[YOUR GOAL] In the records that come next, find every line with "Cover". Return those lines.

[RECORDS SHOWN]
◆ ◆ ◆ ◆ ◆

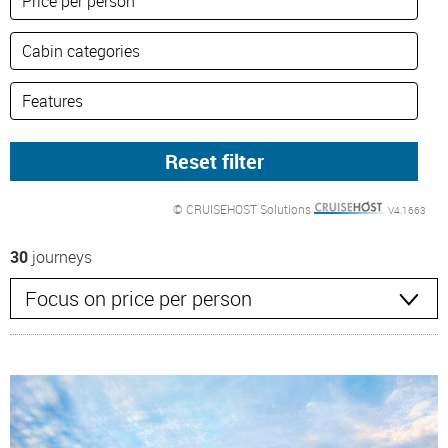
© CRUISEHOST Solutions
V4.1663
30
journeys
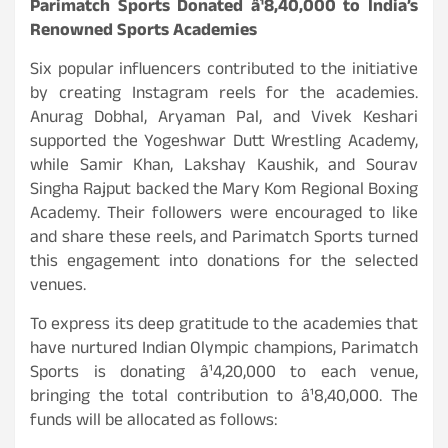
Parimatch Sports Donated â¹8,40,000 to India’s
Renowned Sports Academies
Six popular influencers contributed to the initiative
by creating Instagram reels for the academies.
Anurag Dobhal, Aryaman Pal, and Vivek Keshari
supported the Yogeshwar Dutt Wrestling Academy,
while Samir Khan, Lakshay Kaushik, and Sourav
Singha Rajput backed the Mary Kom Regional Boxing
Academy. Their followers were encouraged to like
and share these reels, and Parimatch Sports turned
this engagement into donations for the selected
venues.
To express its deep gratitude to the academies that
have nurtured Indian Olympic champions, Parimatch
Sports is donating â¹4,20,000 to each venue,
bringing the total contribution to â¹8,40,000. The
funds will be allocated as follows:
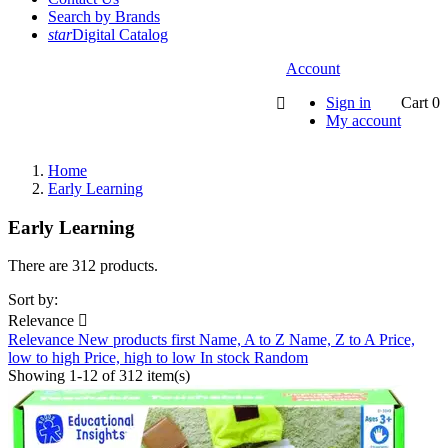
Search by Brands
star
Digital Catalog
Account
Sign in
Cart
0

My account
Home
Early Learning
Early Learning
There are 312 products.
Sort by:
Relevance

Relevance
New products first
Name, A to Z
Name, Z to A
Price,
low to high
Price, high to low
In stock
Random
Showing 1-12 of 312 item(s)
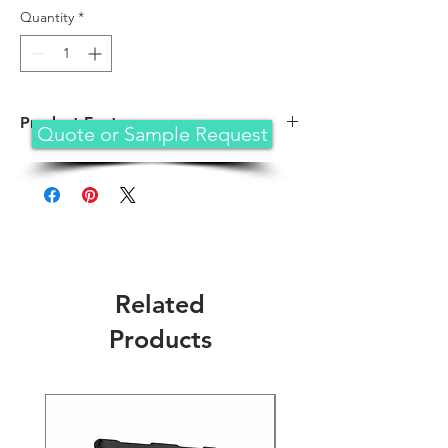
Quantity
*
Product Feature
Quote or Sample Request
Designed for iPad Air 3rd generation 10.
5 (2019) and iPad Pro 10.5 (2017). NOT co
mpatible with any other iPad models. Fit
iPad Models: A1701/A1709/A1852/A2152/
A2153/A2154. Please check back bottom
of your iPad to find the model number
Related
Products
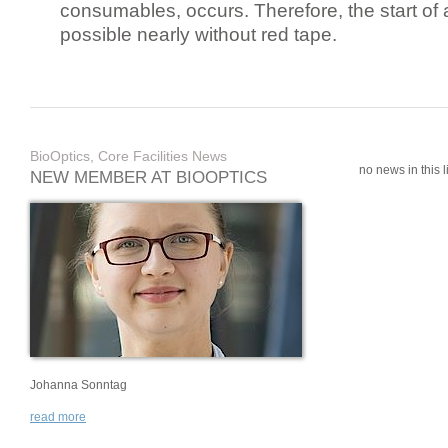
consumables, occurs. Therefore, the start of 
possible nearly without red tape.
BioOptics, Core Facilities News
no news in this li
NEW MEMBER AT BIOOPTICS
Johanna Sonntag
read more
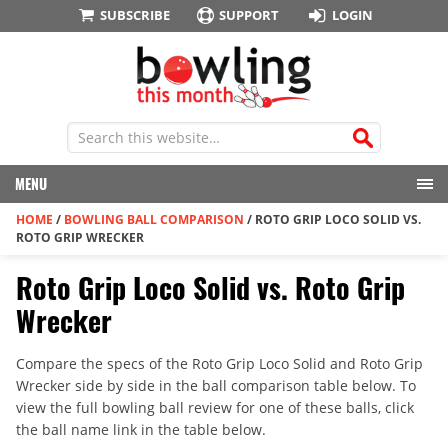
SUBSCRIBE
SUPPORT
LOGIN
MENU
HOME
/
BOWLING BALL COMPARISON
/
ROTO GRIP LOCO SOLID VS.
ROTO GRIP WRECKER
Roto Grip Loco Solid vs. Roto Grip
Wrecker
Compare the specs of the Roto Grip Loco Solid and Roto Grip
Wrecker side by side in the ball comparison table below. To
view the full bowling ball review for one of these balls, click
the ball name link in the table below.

◆ ◆ ◆ ◆ ◆

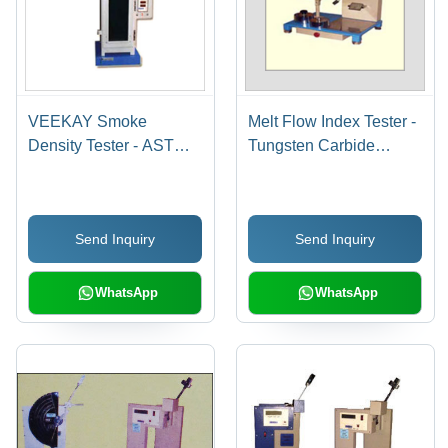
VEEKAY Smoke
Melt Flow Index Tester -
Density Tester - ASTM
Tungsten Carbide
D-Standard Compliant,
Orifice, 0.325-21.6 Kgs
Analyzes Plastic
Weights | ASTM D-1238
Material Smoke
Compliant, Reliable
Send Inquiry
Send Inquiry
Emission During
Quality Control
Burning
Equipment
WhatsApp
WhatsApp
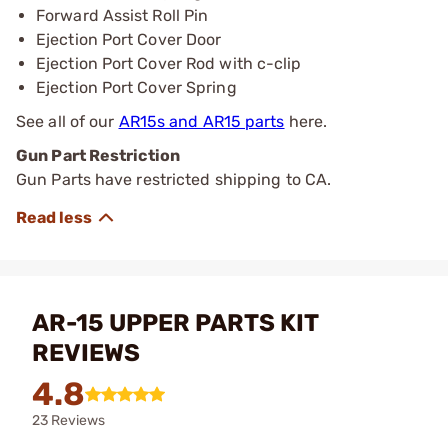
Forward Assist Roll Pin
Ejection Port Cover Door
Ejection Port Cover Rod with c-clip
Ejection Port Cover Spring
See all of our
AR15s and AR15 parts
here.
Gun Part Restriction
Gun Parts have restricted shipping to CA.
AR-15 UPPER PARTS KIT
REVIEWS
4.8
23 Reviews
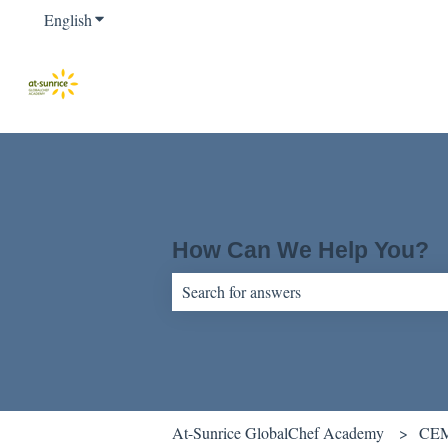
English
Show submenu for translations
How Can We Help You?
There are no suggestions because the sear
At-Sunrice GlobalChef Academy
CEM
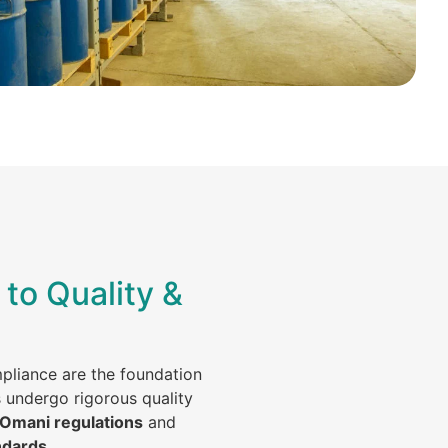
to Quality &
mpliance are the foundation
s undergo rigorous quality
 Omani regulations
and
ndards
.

◆ ◆ ◆ ◆ ◆

[EXERCISE ANSWER]
Ejection Port Cover Door
Ejection Port Cover Rod with c-clip
Ejection Port Cover Spring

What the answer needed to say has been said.